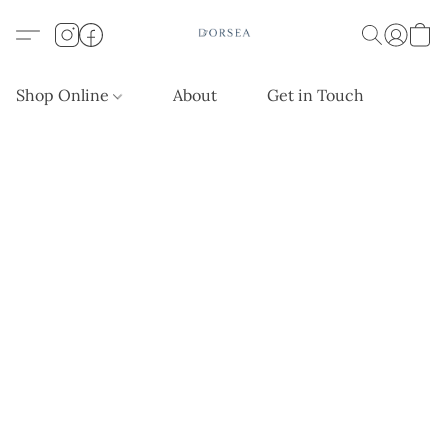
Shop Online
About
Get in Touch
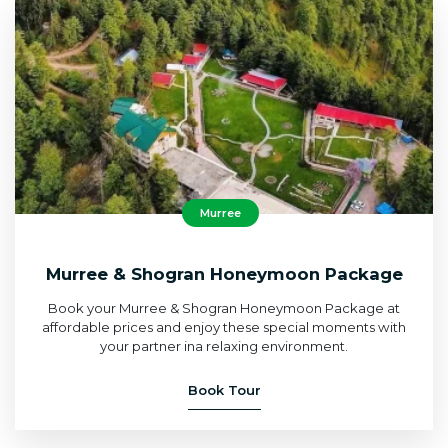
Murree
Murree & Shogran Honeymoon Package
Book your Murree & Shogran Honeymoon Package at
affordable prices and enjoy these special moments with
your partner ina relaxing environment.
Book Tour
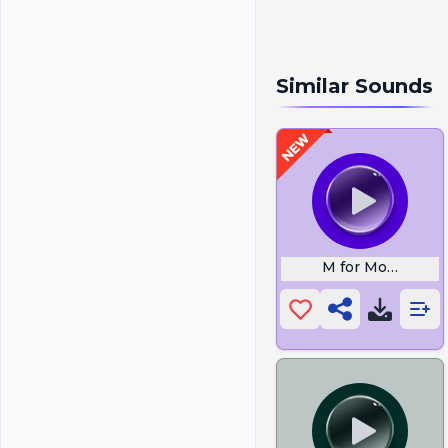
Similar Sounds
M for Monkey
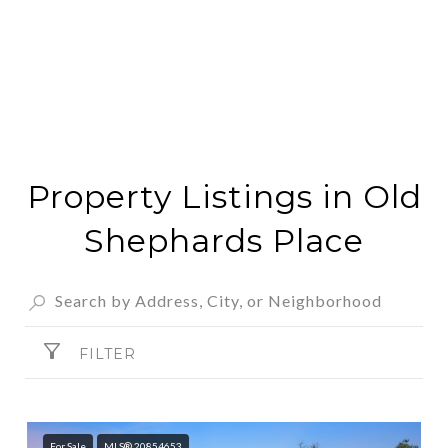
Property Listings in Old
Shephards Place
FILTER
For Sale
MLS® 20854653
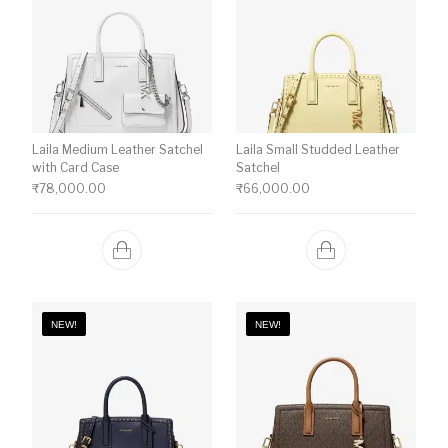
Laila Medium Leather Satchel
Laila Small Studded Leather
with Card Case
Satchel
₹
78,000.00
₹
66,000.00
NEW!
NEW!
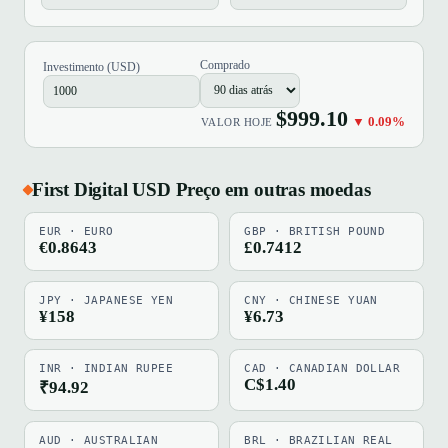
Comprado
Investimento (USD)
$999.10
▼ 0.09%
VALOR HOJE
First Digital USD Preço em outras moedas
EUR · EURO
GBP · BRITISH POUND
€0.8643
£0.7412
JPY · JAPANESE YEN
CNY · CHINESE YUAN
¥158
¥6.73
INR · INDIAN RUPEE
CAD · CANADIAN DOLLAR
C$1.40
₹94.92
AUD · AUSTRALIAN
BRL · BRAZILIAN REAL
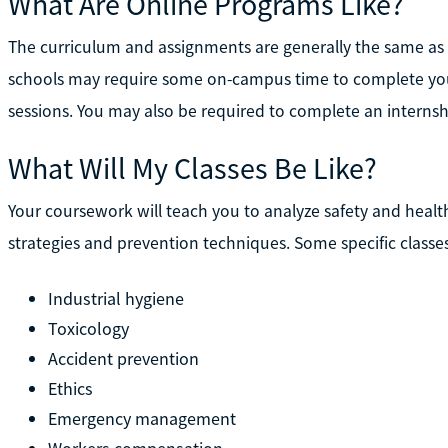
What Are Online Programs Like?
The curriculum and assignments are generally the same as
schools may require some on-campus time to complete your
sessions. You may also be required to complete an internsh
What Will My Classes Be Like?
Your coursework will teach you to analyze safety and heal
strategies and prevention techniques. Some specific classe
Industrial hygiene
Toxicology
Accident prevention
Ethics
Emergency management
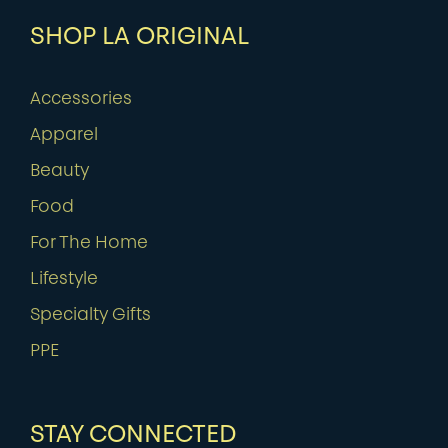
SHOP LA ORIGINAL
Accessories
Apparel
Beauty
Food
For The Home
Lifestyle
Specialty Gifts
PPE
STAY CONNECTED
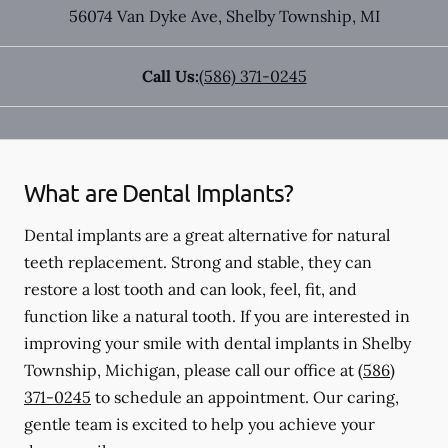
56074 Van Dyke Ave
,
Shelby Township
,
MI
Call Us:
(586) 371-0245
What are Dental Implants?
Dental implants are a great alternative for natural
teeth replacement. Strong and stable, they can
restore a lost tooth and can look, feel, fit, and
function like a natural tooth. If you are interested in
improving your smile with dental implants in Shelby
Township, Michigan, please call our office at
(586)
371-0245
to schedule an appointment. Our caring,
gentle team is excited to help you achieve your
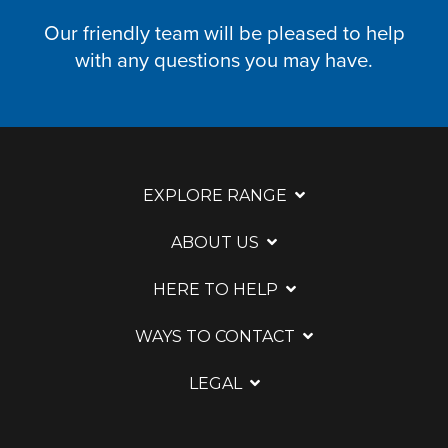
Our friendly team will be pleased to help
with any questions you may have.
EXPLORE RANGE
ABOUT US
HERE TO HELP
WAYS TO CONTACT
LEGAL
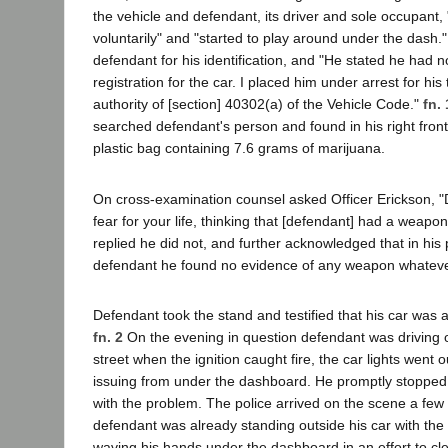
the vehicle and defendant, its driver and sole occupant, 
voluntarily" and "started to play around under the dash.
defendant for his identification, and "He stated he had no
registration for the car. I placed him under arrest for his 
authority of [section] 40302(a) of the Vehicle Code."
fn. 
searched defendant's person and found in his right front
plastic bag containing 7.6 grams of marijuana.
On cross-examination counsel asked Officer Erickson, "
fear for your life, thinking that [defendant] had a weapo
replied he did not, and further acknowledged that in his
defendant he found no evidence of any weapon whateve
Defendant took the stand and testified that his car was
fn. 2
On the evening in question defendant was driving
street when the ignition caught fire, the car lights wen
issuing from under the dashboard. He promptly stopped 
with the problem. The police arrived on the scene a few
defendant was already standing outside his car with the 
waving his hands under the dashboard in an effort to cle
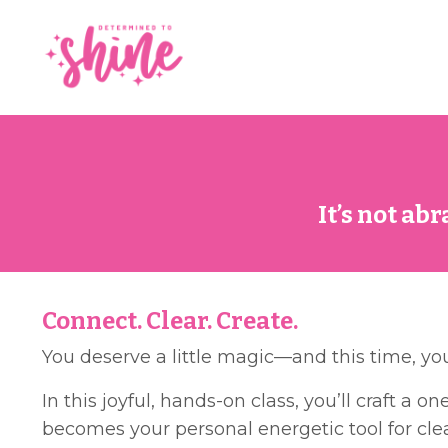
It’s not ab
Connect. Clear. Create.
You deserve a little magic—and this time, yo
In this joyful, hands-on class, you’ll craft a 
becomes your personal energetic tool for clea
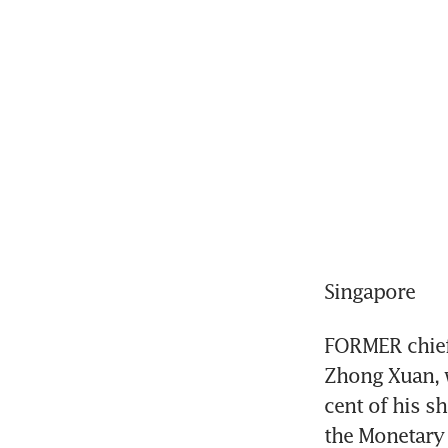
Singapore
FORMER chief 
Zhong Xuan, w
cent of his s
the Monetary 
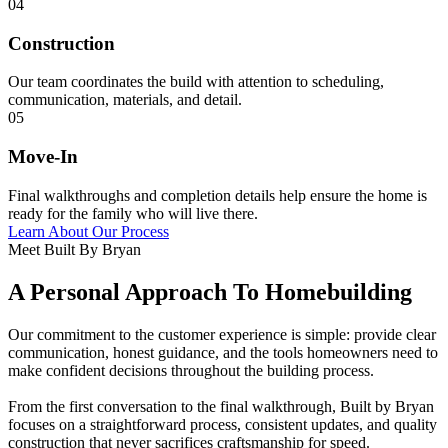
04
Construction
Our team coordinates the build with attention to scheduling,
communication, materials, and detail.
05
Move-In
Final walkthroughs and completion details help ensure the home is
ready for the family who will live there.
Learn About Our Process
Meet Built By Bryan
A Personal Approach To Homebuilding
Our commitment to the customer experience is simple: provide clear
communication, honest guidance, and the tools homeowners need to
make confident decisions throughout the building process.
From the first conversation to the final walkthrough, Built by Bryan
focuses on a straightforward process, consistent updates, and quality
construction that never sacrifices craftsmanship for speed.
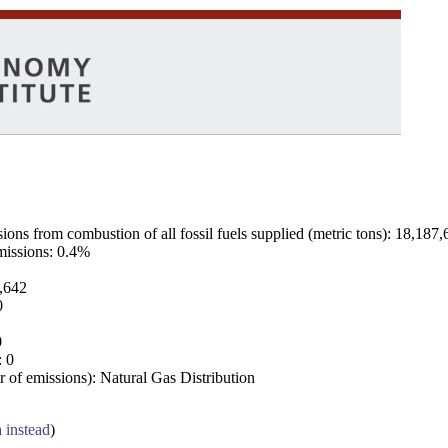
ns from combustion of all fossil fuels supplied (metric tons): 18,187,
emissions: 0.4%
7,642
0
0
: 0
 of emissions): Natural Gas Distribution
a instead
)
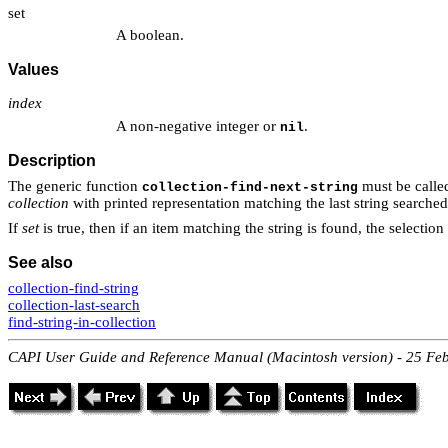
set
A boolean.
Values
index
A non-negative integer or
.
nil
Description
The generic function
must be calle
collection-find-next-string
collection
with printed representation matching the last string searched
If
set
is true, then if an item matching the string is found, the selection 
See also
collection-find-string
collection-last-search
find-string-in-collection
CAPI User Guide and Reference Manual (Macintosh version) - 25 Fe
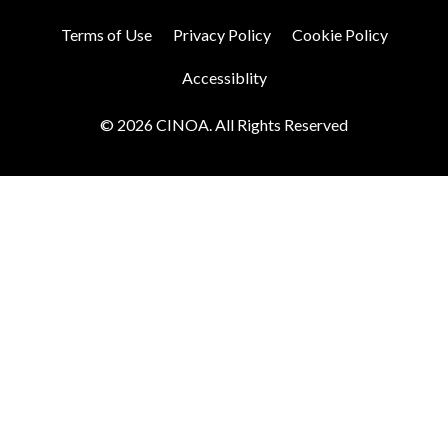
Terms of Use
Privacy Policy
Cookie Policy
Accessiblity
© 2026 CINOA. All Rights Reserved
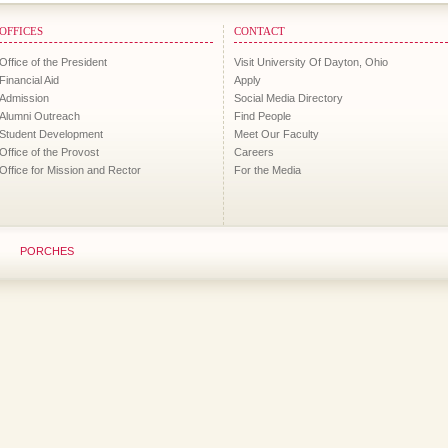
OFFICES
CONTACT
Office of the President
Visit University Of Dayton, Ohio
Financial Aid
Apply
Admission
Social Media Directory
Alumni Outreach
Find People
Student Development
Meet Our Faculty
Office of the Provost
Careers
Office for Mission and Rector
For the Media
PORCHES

◇ ◇ ◇ ◇

◆ **WHAT NEEDS TO BE DONE**
Write out the lines of the material from the one containing "Description" through the last, exactly and only those. Leave every picture out.

◆ **OUTPUT OF THE TASK**
Description
The generic function
must be calle
collection-find-next-string
collection
with printed representation matching the last string searched
If
set
is true, then if an item matching the string is found, the selection 
See also
collection-find-string
collection-last-search
find-string-in-collection
CAPI User Guide and Reference Manual (Macintosh version) - 25 Fe
Terms of Use
Privacy Policy
Cookie Policy
Accessiblity
© 2026 CINOA. All Rights Reserved
OFFICES
CONTACT
Office of the President
Visit University Of Dayton, Ohio
Financial Aid
Apply
Admission
Social Media Directory
Alumni Outreach
Find People
Student Development
Meet Our Faculty
Office of the Provost
Careers
Office for Mission and Rector
For the Media
PORCHES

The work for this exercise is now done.